What you need to do. For the material that follows, state how many lines contain the word "время", and add nothing.

++++ Record extracts ++++

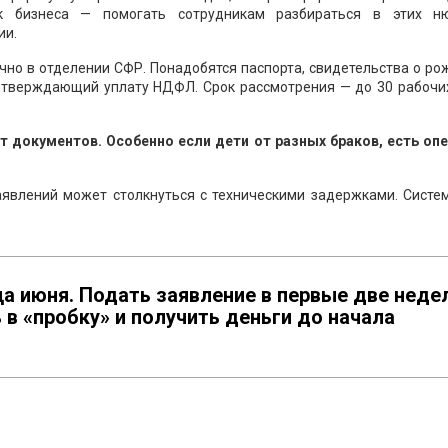
к бизнеса — помогать сотрудникам разбираться в этих ню
ии.
ично в отделении СФР. Понадобятся паспорта, свидетельства о р
одтверждающий уплату НДФЛ. Срок рассмотрения — до 30 рабочих
ет документов. Особенно если дети от разных браков, есть опе
заявлений может столкнуться с техническими задержками. Систе
а июня. Подать заявление в первые две неде
 в «пробку» и получить деньги до начала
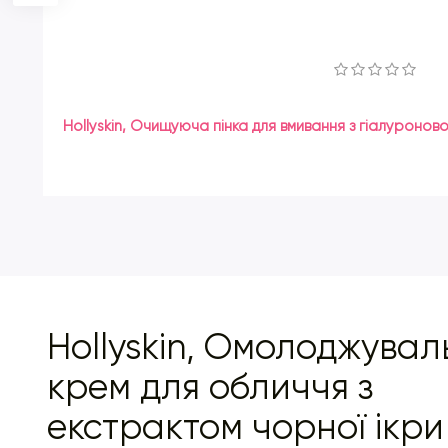
Наносьте за 30 хвилин до виходу на вулицю.
Hollyskin, Очищуюча пінка для вмивання з гіалуронов
Hollyskin, Омолоджува
крем для обличчя з
екстрактом чорної ікри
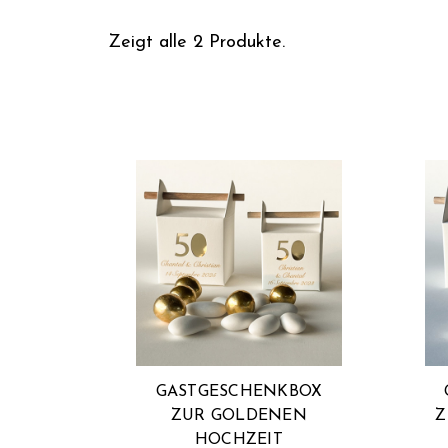
Zeigt alle 2 Produkte.
GASTGESCHENKBOX
ZUR GOLDENEN
Z
HOCHZEIT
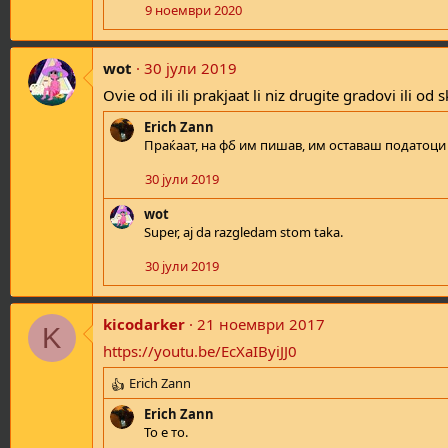
9 ноември 2020
i
o
n
s
wot
30 јули 2019
:
Ovie od ili ili prakjaat li niz drugite gradovi ili od 
Erich Zann
Праќаат, на фб им пишав, им оставаш податоци и
30 јули 2019
wot
Super, aj da razgledam stom taka.
30 јули 2019
kicodarker
21 ноември 2017
K
https://youtu.be/EcXaIByiJJ0
Erich Zann
R
e
Erich Zann
a
То е то.
c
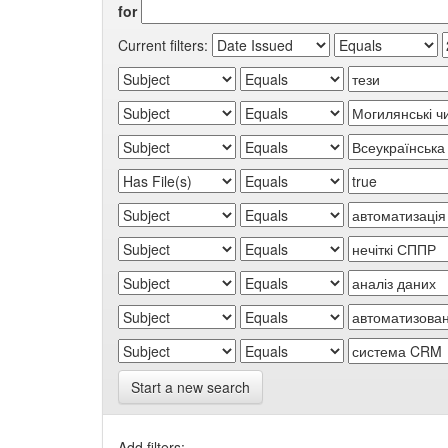
for
Current filters:
Start a new search
Add filters:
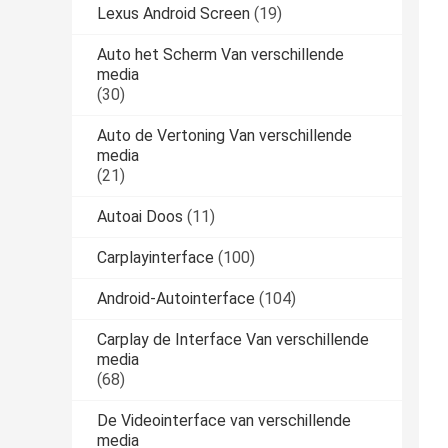
Lexus Android Screen
(19)
Auto het Scherm Van verschillende
media
(30)
Auto de Vertoning Van verschillende
media
(21)
Autoai Doos
(11)
Carplayinterface
(100)
Android-Autointerface
(104)
Carplay de Interface Van verschillende
media
(68)
De Videointerface van verschillende
media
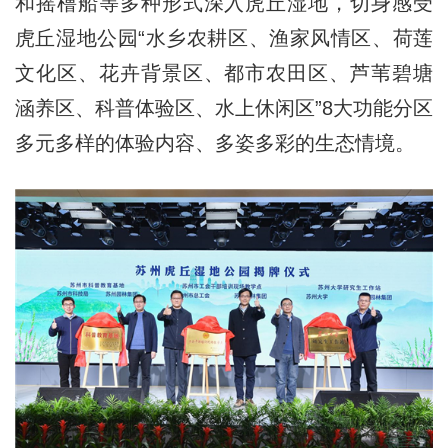
和摇橹船等多种形式深入虎丘湿地，切身感受
虎丘湿地公园“水乡农耕区、渔家风情区、荷莲
文化区、花卉背景区、都市农田区、芦苇碧塘
涵养区、科普体验区、水上休闲区”8大功能分区
多元多样的体验内容、多姿多彩的生态情境。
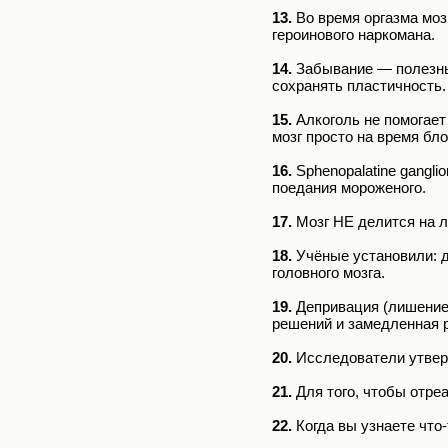
13.
Во время оргазма моз
героинового наркомана.
14.
Забывание — полезны
сохранять пластичность.
15.
Алкоголь не помогает 
мозг просто на время бл
16.
Sphenopalatine gangli
поедания мороженого.
17.
Мозг НЕ делится на л
18.
Учёные установили: д
головного мозга.
19.
Депривация (лишение)
решений и замедленная 
20.
Исследователи утверж
21.
Для того, чтобы отреа
22.
Когда вы узнаете что-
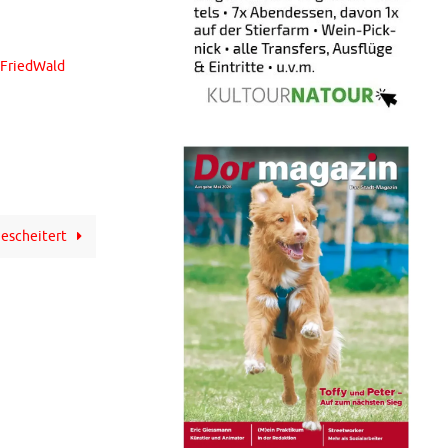
 FriedWald
gescheitert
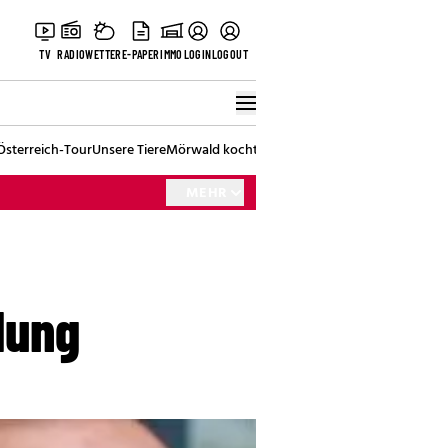
TV
RADIO
WETTER
E-PAPER
IMMO
LOGIN
LOGOUT
Österreich-Tour
Unsere Tiere
Mörwald kocht
Stark in den Tag
Best of Vienna
MEHR
dung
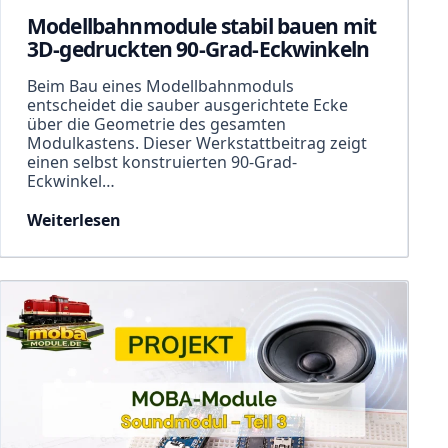
Modellbahnmodule stabil bauen mit
3D-gedruckten 90-Grad-Eckwinkeln
Beim Bau eines Modellbahnmoduls
entscheidet die sauber ausgerichtete Ecke
über die Geometrie des gesamten
Modulkastens. Dieser Werkstattbeitrag zeigt
einen selbst konstruierten 90-Grad-
Eckwinkel…
Weiterlesen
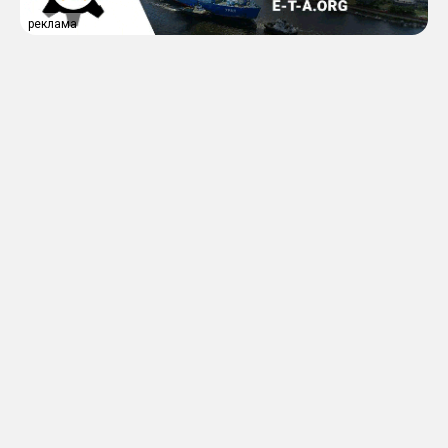
реклама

++++

Solution for this problem. 2